When I go out to write, I plan to stay long. Sometimes from BL (Before Lunch) to AC (Afternoon Coffee). A couple of weeks ago, I went to two places – I love the salads and iced tea at one and the coffee at the other.
I couldn’t believe the things I heard from two groups of women.
When I was a kid, my Grandma Joy called people who talked about the little things wrong with other people nit-pickers. But these women were picking themselves to pieces.
And they were saying almost the same things. They hated their teeth, lips, hands, hair, eyes, voices, and their feet/toes. And more.
The first group of women were in their 30s at the most. The second group were in the 50s at the least.
Their voices weren’t whiny and not one of them seemed to be manipulating their friends into compliments and reassurances.
They meant the things they were saying about themselves and their pick, pick, pick was constant.
Not one of them named an actress or woman she’d rather look like so they weren’t playing the comparison game, but pretty soon I was and I had a secret picking party of my own.
My internal responses went something like this:
“Lady, I’d give a lot to have hair like you. My bald spot lights up this room!”
“Oh, for Pete’s sake – you have a child/children to blame for your stretch marks. I have obesity.”
For every one of their complaints I had my own and we were all getting meaner.
Pick, pick, pick. Until I felt like all we had left of ourselves were bits and pieces.
But every one of them was lovely to the point of beautiful and I wished they could really see that.

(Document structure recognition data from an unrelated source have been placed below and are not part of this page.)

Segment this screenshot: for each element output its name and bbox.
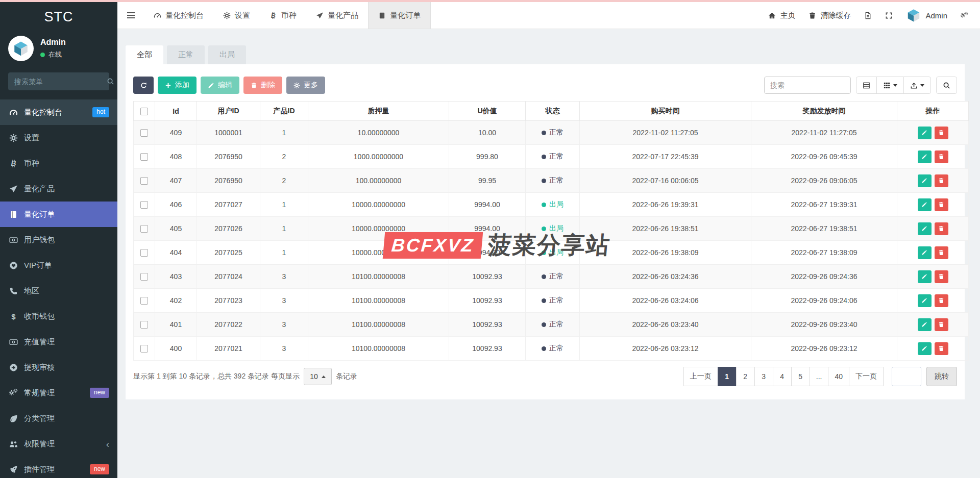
export-button[interactable]	[903, 77, 931, 94]
column-header-uvalue[interactable]: U价值	[449, 102, 526, 121]
page-next[interactable]: 下一页	[849, 367, 884, 386]
sidebar-item-recharge[interactable]: 充值管理	[0, 329, 117, 355]
row-edit-button[interactable]	[918, 318, 932, 331]
toggle-view-button[interactable]	[856, 77, 877, 94]
leaf-icon	[8, 414, 18, 423]
page-size-select[interactable]: 10	[304, 368, 332, 385]
topnav-cogs[interactable]	[954, 2, 975, 29]
add-button[interactable]: 添加	[158, 77, 197, 94]
page-5[interactable]: 5	[791, 367, 810, 386]
topnav-file[interactable]	[857, 2, 878, 29]
filter-tab-all[interactable]: 全部	[126, 45, 163, 64]
sidebar-item-general[interactable]: 常规管理new	[0, 380, 117, 406]
page-ellipsis[interactable]: ...	[810, 367, 829, 386]
sidebar-item-withdraw-audit[interactable]: 提现审核	[0, 355, 117, 380]
edit-button[interactable]: 编辑	[201, 77, 239, 94]
row-edit-button[interactable]	[918, 294, 932, 307]
column-header-uid[interactable]: 用户ID	[197, 102, 260, 121]
row-edit-button[interactable]	[918, 222, 932, 235]
row-delete-button[interactable]	[935, 342, 948, 355]
sidebar-item-user-wallet[interactable]: 用户钱包	[0, 227, 117, 253]
filter-tab-normal[interactable]: 正常	[167, 45, 205, 64]
row-checkbox[interactable]	[140, 345, 148, 353]
row-delete-button[interactable]	[935, 150, 948, 163]
sidebar-item-plugins[interactable]: 插件管理new	[0, 457, 117, 478]
sidebar-item-label: 地区	[24, 286, 39, 296]
row-checkbox[interactable]	[140, 297, 148, 305]
row-edit-button[interactable]	[918, 174, 932, 187]
row-edit-button[interactable]	[918, 342, 932, 355]
row-delete-button[interactable]	[935, 318, 948, 331]
refresh-button[interactable]	[133, 77, 154, 94]
row-delete-button[interactable]	[935, 222, 948, 235]
view-button-group	[856, 77, 931, 94]
column-header-pid[interactable]: 产品ID	[260, 102, 308, 121]
row-edit-button[interactable]	[918, 246, 932, 259]
sidebar-item-receive-wallet[interactable]: $收币钱包	[0, 304, 117, 329]
row-edit-button[interactable]	[918, 198, 932, 211]
table-search-input[interactable]	[764, 77, 851, 94]
row-edit-button[interactable]	[918, 150, 932, 163]
topnav-item-label: 主页	[780, 11, 795, 20]
cell-uid: 2077027	[197, 193, 260, 217]
sidebar-item-quant-orders[interactable]: 量化订单	[0, 202, 117, 227]
row-checkbox[interactable]	[140, 225, 148, 233]
column-header-buy_time[interactable]: 购买时间	[580, 102, 751, 121]
row-delete-button[interactable]	[935, 127, 948, 139]
row-checkbox[interactable]	[140, 201, 148, 209]
topnav-expand[interactable]	[878, 2, 899, 29]
more-button[interactable]: 更多	[286, 77, 325, 94]
tab-coins[interactable]: B币种	[260, 2, 306, 29]
row-checkbox[interactable]	[140, 153, 148, 161]
search-button[interactable]	[936, 77, 957, 94]
row-delete-button[interactable]	[935, 198, 948, 211]
sidebar-item-permissions[interactable]: 权限管理‹	[0, 431, 117, 457]
row-delete-button[interactable]	[935, 246, 948, 259]
page-prev[interactable]: 上一页	[683, 367, 718, 386]
tab-quant-products[interactable]: 量化产品	[306, 2, 368, 29]
tab-quant-console[interactable]: 量化控制台	[144, 2, 213, 29]
table-row: 4091000001110.0000000010.00正常2022-11-02 …	[134, 121, 969, 145]
column-header-amount[interactable]: 质押量	[308, 102, 449, 121]
tab-label: 设置	[235, 11, 250, 20]
sidebar-search-input[interactable]	[14, 78, 107, 86]
page-4[interactable]: 4	[773, 367, 792, 386]
row-delete-button[interactable]	[935, 294, 948, 307]
jump-page-input[interactable]	[892, 367, 921, 386]
sidebar-item-coins[interactable]: B币种	[0, 150, 117, 176]
row-checkbox[interactable]	[140, 177, 148, 185]
delete-button[interactable]: 删除	[243, 77, 282, 94]
sidebar-item-quant-products[interactable]: 量化产品	[0, 176, 117, 202]
sidebar-item-vip-orders[interactable]: VIP订单	[0, 253, 117, 278]
column-header-reward_time[interactable]: 奖励发放时间	[751, 102, 897, 121]
sidebar-item-categories[interactable]: 分类管理	[0, 406, 117, 431]
row-checkbox[interactable]	[140, 321, 148, 329]
page-40[interactable]: 40	[828, 367, 849, 386]
row-edit-button[interactable]	[918, 270, 932, 283]
hamburger-menu-icon[interactable]	[117, 2, 144, 29]
page-2[interactable]: 2	[736, 367, 755, 386]
page-3[interactable]: 3	[754, 367, 773, 386]
topnav-user[interactable]: Admin	[899, 2, 954, 29]
row-delete-button[interactable]	[935, 270, 948, 283]
sidebar-item-settings[interactable]: 设置	[0, 125, 117, 150]
column-header-status[interactable]: 状态	[526, 102, 580, 121]
row-checkbox[interactable]	[140, 129, 148, 137]
row-checkbox[interactable]	[140, 273, 148, 281]
row-checkbox[interactable]	[140, 249, 148, 257]
columns-button[interactable]	[876, 77, 904, 94]
status-badge: 出局	[542, 200, 564, 209]
topnav-clear-cache[interactable]: 清除缓存	[802, 2, 857, 29]
tab-settings[interactable]: 设置	[213, 2, 260, 29]
filter-tab-out[interactable]: 出局	[208, 45, 246, 64]
row-delete-button[interactable]	[935, 174, 948, 187]
page-1[interactable]: 1	[718, 367, 737, 386]
tab-quant-orders[interactable]: 量化订单	[368, 2, 431, 29]
column-header-id[interactable]: Id	[155, 102, 197, 121]
jump-button[interactable]: 跳转	[926, 367, 957, 386]
sidebar-item-regions[interactable]: 地区	[0, 278, 117, 304]
sidebar-item-quant-console[interactable]: 量化控制台hot	[0, 99, 117, 125]
select-all-checkbox[interactable]	[140, 108, 148, 115]
topnav-home[interactable]: 主页	[762, 2, 802, 29]
row-edit-button[interactable]	[918, 127, 932, 139]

On my way out of the second place, I stopped in the bathroom and the automatic light flickered on. I was facing the mirror. I don’t like mirrors. But I decided to take a closer look at me the way I might have encouraged every one of those others to do.
Here’s what a bit of that internal conversation sounded like:
“Wow. This new hair cut is masking some of the bald.”

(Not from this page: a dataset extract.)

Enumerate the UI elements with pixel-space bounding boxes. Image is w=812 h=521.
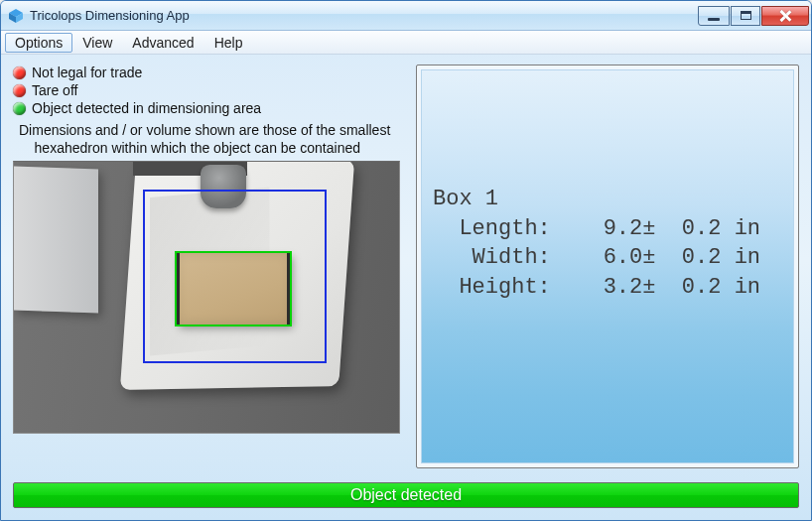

As I added a fresh coat of gloss to my Pink Champange LipSense, I thought, “This color makes my eyes bluer and this is good because I really like my eyes.”
I didn’t leave the bathroom feeling all lovely and captivating, but I walked to my car with at least three of my picked pieces in a healthier place.
The next morning, I went for a walk and prayed for us – those women and me. All over the leaves on the bush in front of me were these tiny remnants of blossoms. And one – that like us Nitpickers was hanging by a thread.
Snapping these photos, a thought crossed my mind and stole my breath for a moment: All that personal nit-picking wasn’t just mean – every word left us feeling as worthless as the crumbs we wipe from the table and toss out or rinse down the drain.
On my way back to the house I thought maybe I should start a Nit-pickers No More movement. It seems like a silly and insignificant thing.
But what if it isn’t? Does personal nit-picking lead to bigger and worse things like picking apart the beauty, lives, thoughts, opinions, and beliefs of others? Could it be so contagious that it doesn’t just get caught by a woman at another table eating a salad or drinking her second large dark roast but by everyone whose lives are touched?
I know we shouldn’t think too highly of ourselves (See Romans 3), but I also believe it’s true we shouldn’t devalue who we are either. And after what I heard that day and what I hear myself say about myself sometimes, I think the second might be harder than the first.